PostCSS parser is using by default in PreJSS. Since PostCSS is adopted for high performance - it uses async approach. How to get it as sync PreJSS Constraint? At the moment PreJSS uses deasync for parsing CSS styles on the server. It has some unpleasant costs - deasync blocks Event Loop so everything could be blocked until CSS parsing operation is processing.

Everything will be OK if you use basic approach which has been described in Example. In this way deasync affects only total launch time for server application. Generally it's not critical when we compare it with DX (Developer Experience), useful usage.

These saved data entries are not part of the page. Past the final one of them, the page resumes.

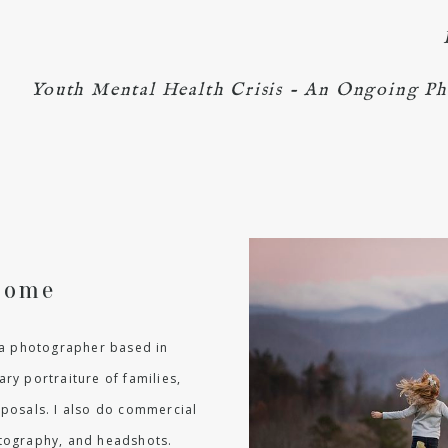
Youth Mental Health Crisis - An Ongoing Ph
come
m a photographer based in
ry portraiture of families,
oposals. I also do commercial
hotography, and headshots.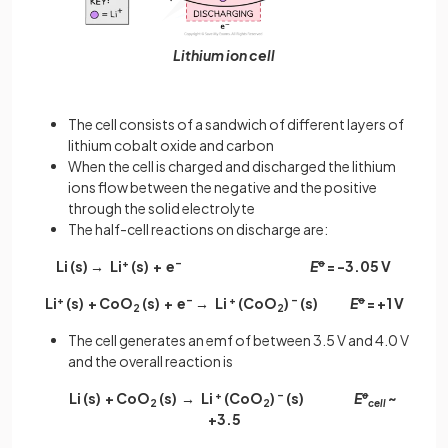
Lithium ion cell
The cell consists of a sandwich of different layers of
lithium cobalt oxide and carbon
When the cell is charged and discharged the lithium
ions flow between the negative and the positive
through the solid electrolyte
The half-cell reactions on discharge are:
Li (s) → Li
+
(s) + e
–
E
ꝋ
= -3.05 V
Li
+
(s) + CoO
(s) + e
–
→ Li
+
(CoO
)
–
(s)
E
ꝋ
= +1 V
2
2
The cell generates an emf of between 3.5 V and 4.0 V
and the overall reaction is
Li (s) + CoO
(s) → Li
+
(CoO
)
–
(s)
E
ꝋ
~
2
2
cell
+3.5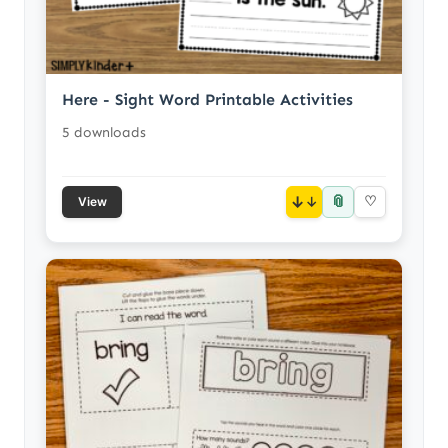
Here - Sight Word Printable Activities
5 downloads
📎
↓
♡
View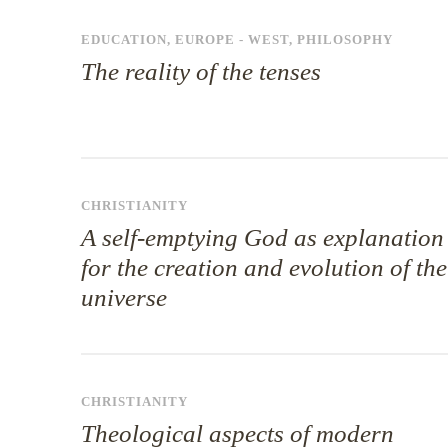
EDUCATION
,
EUROPE - WEST
,
PHILOSOPHY
The reality of the tenses
CHRISTIANITY
A self-emptying God as explanation
for the creation and evolution of the
universe
CHRISTIANITY
Theological aspects of modern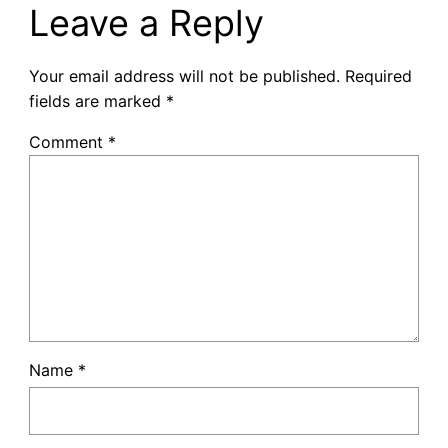
Leave a Reply
Your email address will not be published.
Required
fields are marked
*
Comment
*
Name
*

But if you wrap PreJSS Constraints to functions - it will cause the problem. Let's have a look:

import preJSS from 'prejss'

app.use('/', () => {

  // At this point Event Loop will be blocked by deasync
  // It means other requests will be "frozen" until CSS is processing

  const customStyles = preJSS`
    button {
      color: green;
      display: block;
      margin: 0.5em 0;
      font-family: Helvetica, Arial, sans-serif;
    }
  `

  res.send(getCustomizedPage(customStyles))
})

perom

Async Adapters as Solution

If you have wrapped PreJSS Constraints please use async Adapter and async-await:

import preJSS, { preJSSAsync } from 'prejss'

app.use('/', async () => {

  // At this point Event Loop will not be blocked 
  // Other requests will be processing parallely while CSS is processing

  const customStyles = await preJSSAsync`
    button {
      color: green;
      display: block;
      margin: 0.5em 0;
      font-family: Helvetica, Arial, sans-serif;
    }
  `

  res.send(getCustomizedPage(customStyles))
})

It will totally solve deasync effect.

Notice: If you don't have async-await (e.g. you have Node.js version lower than 7.6) it will work as well as Promises.

Disabled JavaScript in Web Browser

Server-Side Rendering and Critical CSS both allows your users to see page even without JavaScript in Web Browsers. You could implement GET and POST fallbacks for all possible actions such as CRUD operations like Google did it.

Parsers

There is two kind of parsers - sync and async. For both cases it's a pure function:

  • (preparedCSS: string): object
  • (preparedCSS: string): Promise

By default prejss-postcss-parser is using by default. This parser uses postcss-js under hood and supports PostCSS config and plugins.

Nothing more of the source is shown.